L'articolo apre rilevando come chi creda che Bertinotti e i suoi seguaci, dopo il crollo dei regimi comunisti dell'Est, siano come Don Quichotte e Sancho Panza ("relitti di un'epoca tramontata, in lotta contro i mulini a vento, e quindi da non prendersi sul serio"), si sbagli ed è bene che cambi idea.

Dopo aver esposto il peso di RC nelle decisioni del Governo e quindi delle sorti del Paese, il Frakfurter analizza la logica dei Rifondatori, in particolare quale emana dalla difesa a oltranza del cosiddetto Stato Sociale: che importa al beneficiario dello Sato Sociale da dove provengano i soldi, se il Capitalismo non è più capace di finanziare lo Stato Sociale, ebbene, che il Capitalismo vada al diavolo!

Da questa acuta analisi, discende la domanda che chiude l'articolo: come facciano questi veterocomunisti a convivere nello stesso Governo con il rigore finanziario di un Ciampi ed il liberalismo economico di un Dini, resta un mistero italiano.

Mistero italiano?
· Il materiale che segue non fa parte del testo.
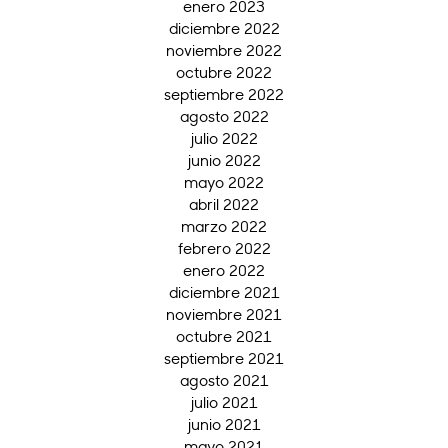
enero 2023
diciembre 2022
noviembre 2022
octubre 2022
septiembre 2022
agosto 2022
julio 2022
junio 2022
mayo 2022
abril 2022
marzo 2022
febrero 2022
enero 2022
diciembre 2021
noviembre 2021
octubre 2021
septiembre 2021
agosto 2021
julio 2021
junio 2021
mayo 2021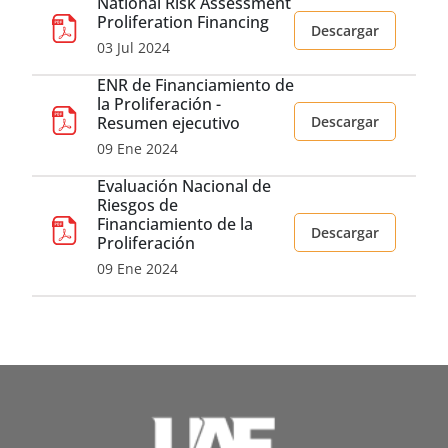
National Risk Assessment
Proliferation Financing
Descargar
03 Jul 2024
ENR de Financiamiento de
la Proliferación -
Resumen ejecutivo
Descargar
09 Ene 2024
Evaluación Nacional de
Riesgos de
Financiamiento de la
Descargar
Proliferación
09 Ene 2024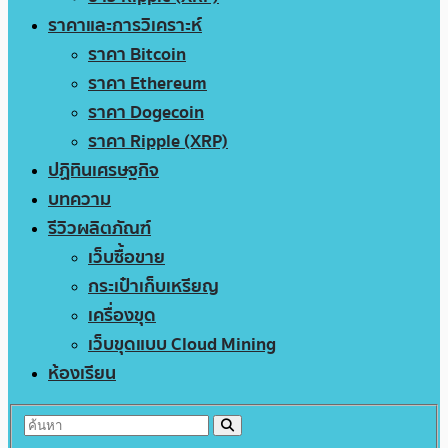
ราคาและการวิเคราะห์
ราคา Bitcoin
ราคา Ethereum
ราคา Dogecoin
ราคา Ripple (XRP)
ปฏิทินเศรษฐกิจ
บทความ
รีวิวผลิตภัณฑ์
เว็บซื้อขาย
กระเป๋าเก็บเหรียญ
เครื่องขุด
เว็บขุดแบบ Cloud Mining
ห้องเรียน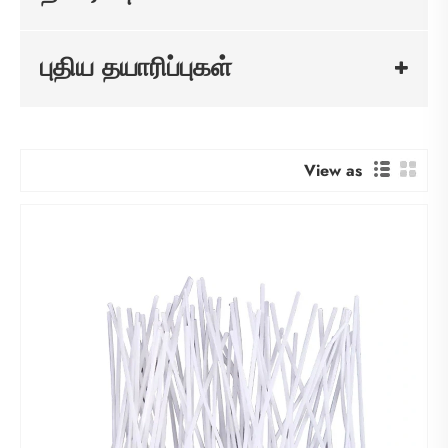
புதிய தயாரிப்புகள்
View as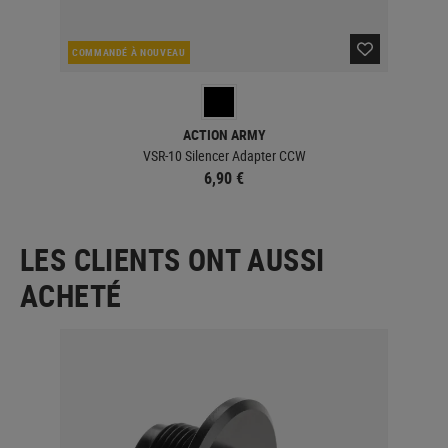
COMMANDÉ À NOUVEAU
EN 
ACTION ARMY
VSR-10 Silencer Adapter CCW
6,90 €
LES CLIENTS ONT AUSSI
ACHETÉ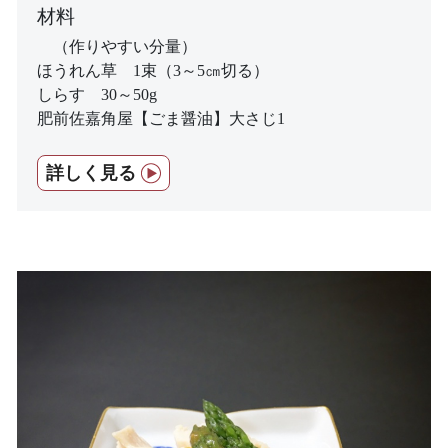
材料
（作りやすい分量）
ほうれん草 1束（3～5㎝切る）
しらす 30～50g
肥前佐嘉角屋【ごま醤油】大さじ1
詳しく見る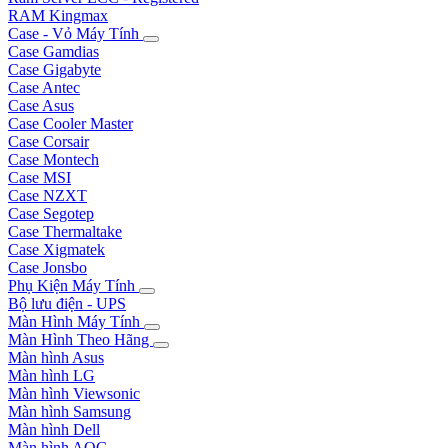
RAM Kingmax
Case - Vỏ Máy Tính
Case Gamdias
Case Gigabyte
Case Antec
Case Asus
Case Cooler Master
Case Corsair
Case Montech
Case MSI
Case NZXT
Case Segotep
Case Thermaltake
Case Xigmatek
Case Jonsbo
Phụ Kiện Máy Tính
Bộ lưu điện - UPS
Màn Hình Máy Tính
Màn Hình Theo Hãng
Màn hình Asus
Màn hình LG
Màn hình Viewsonic
Màn hình Samsung
Màn hình Dell
Màn hình AOC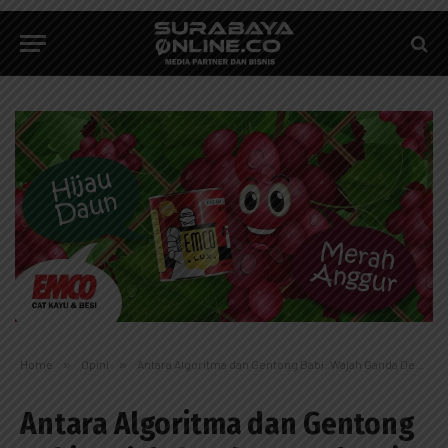
Home
»
Opini
»
Antara Algoritma dan Gentong Babi: Wajah Ganda Demokrasi 5.0
Antara Algoritma dan Gentong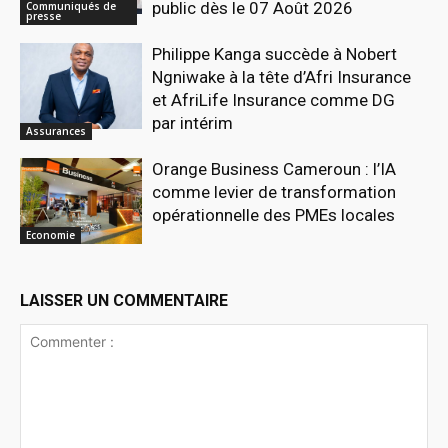
public dès le 07 Août 2026
Communiqués de
presse
Philippe Kanga succède à Nobert
Ngniwake à la tête d’Afri Insurance
et AfriLife Insurance comme DG
par intérim
Assurances
Orange Business Cameroun : l’IA
comme levier de transformation
opérationnelle des PMEs locales
Economie
LAISSER UN COMMENTAIRE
No, almeno per chi sa come l'attaccamento ad una Poltrona di Potere sia da noi più forte di ogni coerenza e di ogni attaccamento al bene del Paese.

Quello che l'articolo non dice esplicitamente, ma lo diciamo noi, è che sono proprio questi misteri, assai più del 3% di Maastricht, che ci provocano l'ostilità dell'Europa.